Die meisten Züge halten noch ein Mal im »Kunstbahnhof« Siegburg / Bonn. Einige fahren die gesamte Strecke bis Frankfurt Flughafen Fernbahnhof ohne Halt – 180 km in 48 Minuten! Der Routenplaner errechnet für die Autobahn auf dieser Strecke die doppelte Zeit. So sieht das dann auch aus, wenn der Blick auf die parallel verlaufende Autobahn einmal frei wird: Die Straßenfahrzeuge scheinen allesamt mehr oder weniger zu stehen.

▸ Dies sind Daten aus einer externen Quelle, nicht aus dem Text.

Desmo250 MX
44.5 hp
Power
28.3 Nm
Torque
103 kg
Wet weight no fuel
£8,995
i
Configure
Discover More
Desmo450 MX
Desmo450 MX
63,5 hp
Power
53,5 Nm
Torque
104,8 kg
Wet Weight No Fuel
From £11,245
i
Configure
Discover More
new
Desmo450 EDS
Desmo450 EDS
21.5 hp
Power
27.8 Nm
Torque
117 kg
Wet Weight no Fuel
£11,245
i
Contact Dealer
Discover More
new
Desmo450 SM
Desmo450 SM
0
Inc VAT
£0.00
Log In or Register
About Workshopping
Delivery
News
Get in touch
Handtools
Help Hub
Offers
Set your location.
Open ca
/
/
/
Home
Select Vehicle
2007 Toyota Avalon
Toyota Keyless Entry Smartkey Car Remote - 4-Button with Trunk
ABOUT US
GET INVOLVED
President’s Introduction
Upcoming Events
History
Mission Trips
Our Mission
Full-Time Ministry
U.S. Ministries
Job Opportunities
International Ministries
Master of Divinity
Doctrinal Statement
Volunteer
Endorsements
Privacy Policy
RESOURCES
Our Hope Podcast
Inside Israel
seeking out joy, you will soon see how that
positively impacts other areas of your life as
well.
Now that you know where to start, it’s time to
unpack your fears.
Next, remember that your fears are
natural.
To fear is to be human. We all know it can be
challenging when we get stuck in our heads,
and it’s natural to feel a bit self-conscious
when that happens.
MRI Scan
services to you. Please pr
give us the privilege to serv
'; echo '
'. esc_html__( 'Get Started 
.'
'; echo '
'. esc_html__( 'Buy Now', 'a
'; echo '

Ein Zug fährt noch einen Schlenker über den Flughafenbahnhof Köln / Bonn und nimmt im weiteren Verlauf auch noch die anderen »Kunstbahnhöfe« Limburg Süd und Montabaur mit, die hier inmitten der grünen Wiese speziell für diese Strecke errichtet wurden. Das kostet einen Doppelzug rund 2500 kWh allein für die Beschleunigungs-Vorgänge. Ein teurer Spaß wäre das, könnte davon nicht das Meiste beim Bremsen wieder ins Netz zurück gegeben werden. Doch gerade dafür ist diese Neubaustrecke optimal eingerichtet: Sehr große Kurvenradien, im Zweifel lieber Brücken oder Tunnel, koste es, was es wolle, aber das Fahrgast-Aufkommen zeigt, dass die 6 Milliarden Euro schwere Investition sich lohnt! Die Journalisten, die so gern dieses »Prestige-Objekt« als »Fehlinvestition« geißeln, kennen es offenbar nur von außen. Ihnen sei eine Probefahrt am Montagmorgen oder Freitagnachmittag angeraten – jedoch verbunden mit der dringenden Empfehlung, sich frühzeitig eine Platzkarte zu besorgen, sonst endet der Versuch mit einer Stehpartie! Bei täglich 50 Verbindungen je Fahrtrichtung, großenteils mit Doppelzügen, kommen jährlich fast eine Milliarde Euro in die Kasse.